Collins admits that scouts were once split “50-50” as to whether he could stay at catcher, where his power bat would have much more value than at first base.
But, Collins said, those doubts have since evaporated.
“I worked with Yasmani Grandal the past two years, and he taught me a lot,” Collins said of the former University of Miami catcher who plays for the San Diego Padres. “Now, 100 percent of the scouts like me as a catcher.”
Collins, a 6-2, 220-pounder, has worked out for about 15 major-league organizations.
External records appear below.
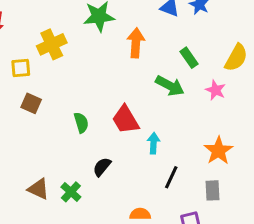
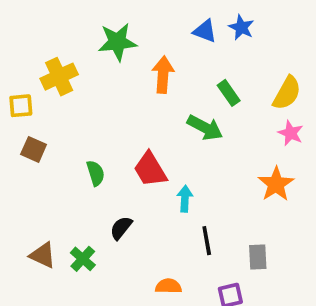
pink star: (216, 90) -> (291, 133), moved
orange star: (218, 151) -> (276, 184), moved
black line: (171, 177) -> (207, 241), turned -35

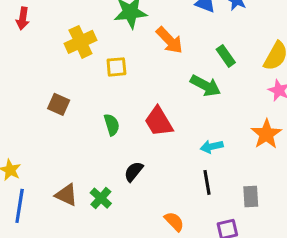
orange arrow: (163, 75) -> (170, 40), turned 132
yellow square: (21, 106) -> (116, 67), moved
cyan arrow: (185, 199) -> (212, 147), moved, turned -105
orange semicircle: (168, 286) -> (174, 222), turned 45

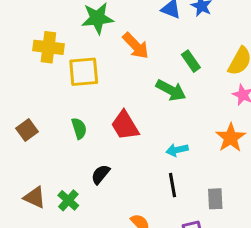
yellow cross: (80, 42) -> (48, 47), turned 32
yellow square: (116, 67) -> (84, 72), size x1.5
brown square: (59, 104) -> (27, 130), moved, turned 30

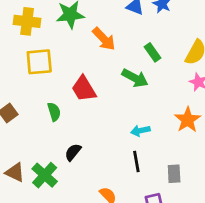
yellow cross: (48, 47) -> (27, 21), moved
yellow square: (84, 72) -> (39, 62), moved
red trapezoid: (125, 125) -> (84, 89), moved
green cross: (68, 200) -> (45, 175), size x1.4

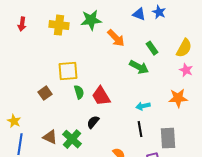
yellow square: (39, 62) -> (68, 71), moved
red trapezoid: (84, 89) -> (101, 96), moved
orange star: (188, 120) -> (178, 98), turned 30
gray rectangle: (174, 174) -> (168, 138), size x1.5

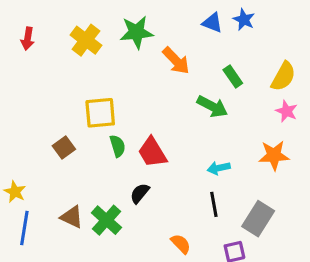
yellow cross: (59, 25) -> (86, 40), turned 30
gray rectangle: (168, 138) -> (258, 219), turned 35

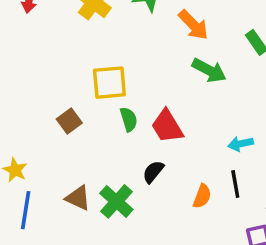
green arrow: (212, 106) -> (209, 70), moved
orange semicircle: (181, 244) -> (202, 196), moved, turned 65

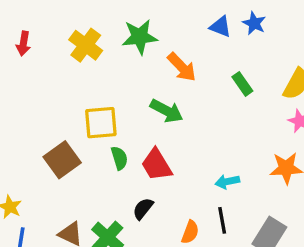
green arrow: (209, 70) -> (167, 111), moved
brown square: (69, 121) -> (62, 160), size x1.5

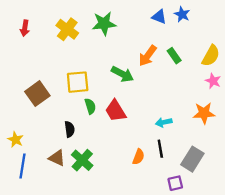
orange arrow: (182, 67) -> (148, 56), moved, turned 80
brown square: (62, 160) -> (37, 94), moved
black semicircle: (143, 209) -> (70, 129), moved, turned 133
The workouts usually consist of Collins taking batting practice, throwing to second from behind the plate and handling interview-type questions.
“It’s nerve-wracking,” Collins said. “I’m trying to stay calm.”
Collins, who has a 3.7 grade-point average, has a baseball scholarship to the University of Miami.
If he doesn’t like the signing bonus offered, Collins could be playing — and likely starting — for the Canes next year.
He certainly has the credentials.
In 2011, he led USA Baseball’s 16-under team to a gold medal at the World Youth Championships in Mexico, earning MVP honors.
Last year, he led Heritage to a state championship.
This year, the Patriots opened the playoffs with four consecutive victories, beating their opponents by a combined total of 48-0. But Heritage was eliminated by Estero, 3-2, in a Class 5A regional final.
Collins hit .388 with seven doubles, one triple, five homers and 31 RBI as the Patriots lost their first and last games of the season but went 25-1 in between.
And although his numbers were strong, Collins said he struggled early, which can happen when 25 scouts are watching you play.
Collins also had to make an adjustment at the plate because pitchers — aware of his power — gave him few if any pitches to hit.
“They were pitching to him like he was Babe Ruth,” said Aven, who moved him to second so he could get on base more often.
To his credit, Collins did not chase many pitches. He had an on-base percentage of .533 and had more walks (23) than strikeouts (22).
That type of patience is yet another reason why Collins is this region’s best prospect.